Every line that holds the word "нафту" needs to be copied from the data below.

(Data excerpts)

§ §

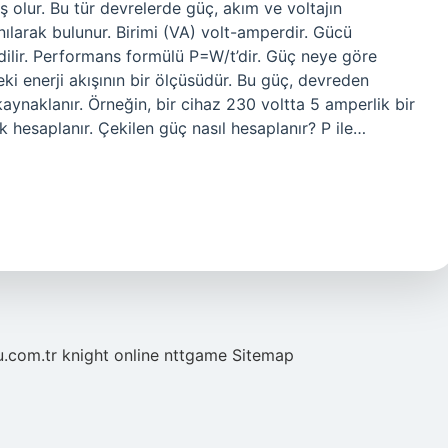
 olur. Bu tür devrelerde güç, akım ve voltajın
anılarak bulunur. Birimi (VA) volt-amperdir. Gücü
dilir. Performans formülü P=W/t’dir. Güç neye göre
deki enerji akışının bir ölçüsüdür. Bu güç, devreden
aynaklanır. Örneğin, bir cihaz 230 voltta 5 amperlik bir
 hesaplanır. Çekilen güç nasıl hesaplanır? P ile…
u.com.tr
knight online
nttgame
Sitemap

§ §

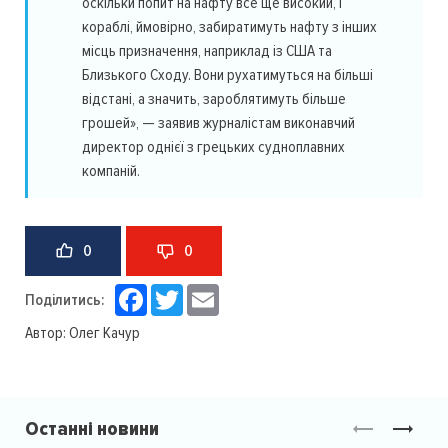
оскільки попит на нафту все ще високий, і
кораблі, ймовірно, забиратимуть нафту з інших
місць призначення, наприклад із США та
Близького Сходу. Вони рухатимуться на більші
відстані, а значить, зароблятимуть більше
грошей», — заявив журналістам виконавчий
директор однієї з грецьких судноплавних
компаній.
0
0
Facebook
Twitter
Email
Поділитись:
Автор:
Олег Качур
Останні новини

§ §

→ **Reply to the task**
оскільки попит на нафту все ще високий, і
кораблі, ймовірно, забиратимуть нафту з інших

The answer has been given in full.